Go through the entries below line by line and count those containing "reliability"; the answer is that count alone.

━━━ Records provided

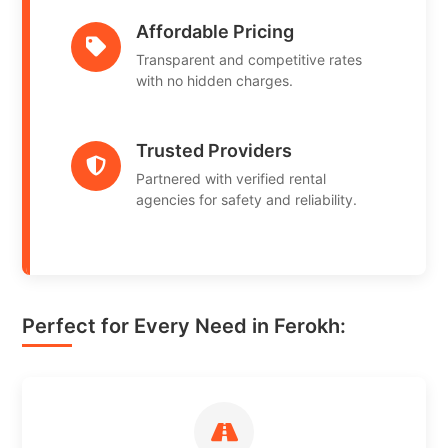
Affordable Pricing
Transparent and competitive rates
with no hidden charges.
Trusted Providers
Partnered with verified rental
agencies for safety and reliability.
Perfect for Every Need in Ferokh:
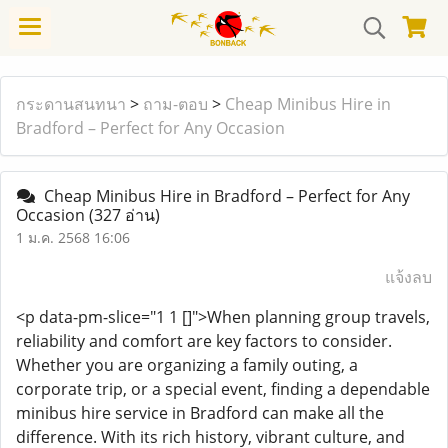
กระดานสนทนา
>
ถาม-ตอบ
>
Cheap Minibus Hire in
Bradford – Perfect for Any Occasion
Cheap Minibus Hire in Bradford – Perfect for Any
Occasion
(327 อ่าน)
1 ม.ค. 2568 16:06
แจ้งลบ
<p data-pm-slice="1 1 []">When planning group travels,
reliability and comfort are key factors to consider.
Whether you are organizing a family outing, a
corporate trip, or a special event, finding a dependable
minibus hire service in Bradford can make all the
difference. With its rich history, vibrant culture, and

━━━━━━

Solution to the exercise >> 2